After a historic first half of the season, the Braves have hit a skid to start the second half, dropping seven of eleven games and losing three out of four series.
It’s been frustrating in all aspects. The offense, which has been historic in so many aspects, has hit a lull. The starting pitching has started to show its warts, specifically when it comes to depth, and even when they perform, the bullpen has found a way to mess it up.
It’s caused many to question whether it will force Alex Anthopoulos to be more aggressive at the trade deadline than originally anticipated, but I can assure this recent rough pass will have little — if any — affect on how the Braves GM is going to go about his business over the next week.

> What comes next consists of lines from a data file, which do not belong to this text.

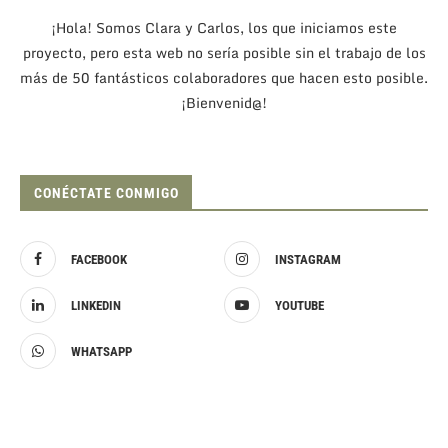
¡Hola! Somos Clara y Carlos, los que iniciamos este
proyecto, pero esta web no sería posible sin el trabajo de los
más de 50 fantásticos colaboradores que hacen esto posible.
¡Bienvenid@!
CONÉCTATE CONMIGO
FACEBOOK
INSTAGRAM
LINKEDIN
YOUTUBE
WHATSAPP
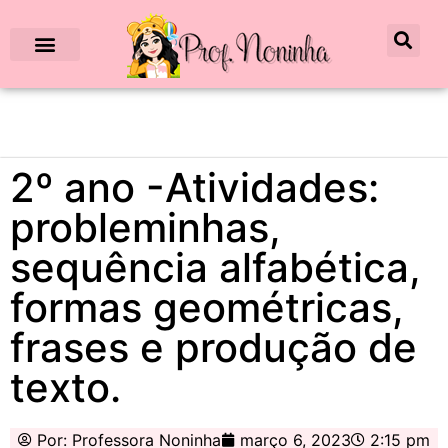
2º ano -Atividades:
probleminhas,
sequência alfabética,
formas geométricas,
frases e produção de
texto.
Por:
Professora Noninha
março 6, 2023
2:15 pm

For starters, Alex Anthopoulos already came out a few days ago and said he saw areas where the Braves could improve. They are far from dire, but teams always need to be looking to get better at the trade deadline, especially ones with World Series aspirations.

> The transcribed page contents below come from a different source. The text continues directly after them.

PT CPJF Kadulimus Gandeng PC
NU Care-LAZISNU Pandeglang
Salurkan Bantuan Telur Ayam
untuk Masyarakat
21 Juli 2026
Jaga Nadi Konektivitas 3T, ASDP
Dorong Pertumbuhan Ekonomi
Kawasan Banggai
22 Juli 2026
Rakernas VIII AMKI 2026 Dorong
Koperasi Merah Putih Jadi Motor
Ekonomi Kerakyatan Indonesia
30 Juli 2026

Another option in the outfield would be appreciated. Eddie Rosario and Marcell Ozuna haven’t been great of late. Rosario also leaves a lot to be desired defensively in left field. If the Braves could add another option that is above average defensively with decent success from the right side of the plate, it would give Brian Snitker a lot more versatility with his lineup card.
The pitching staff can also stand to improve in all areas, which is something every team can say. You can never have too many arms, and the Braves have seven key pitchers currently on the IL. This is a deep group with a lot of talent, but there isn’t a GM in baseball that is ever satisfied with his pitching.

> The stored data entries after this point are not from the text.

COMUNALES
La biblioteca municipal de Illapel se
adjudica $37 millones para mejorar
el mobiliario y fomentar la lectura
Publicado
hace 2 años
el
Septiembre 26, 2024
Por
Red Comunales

All that to say, even before this stretch, Anthopoulos was fully aware of the areas where this team could get better, and he was always going to do everything in his power to make that happen. What he won’t do is be over-reactionary to a tiny sample size of 11 games.
The Braves have been the best team in baseball over the entire season. Every club is going to go through stretches where things don’t look as they should. That is the name of the game, and Anthopoulos isn’t going to all of a sudden overpay for another pitcher or outfielder just because the team is slumping. That would be a mistake, something Anthopoulos is notorious for avoiding.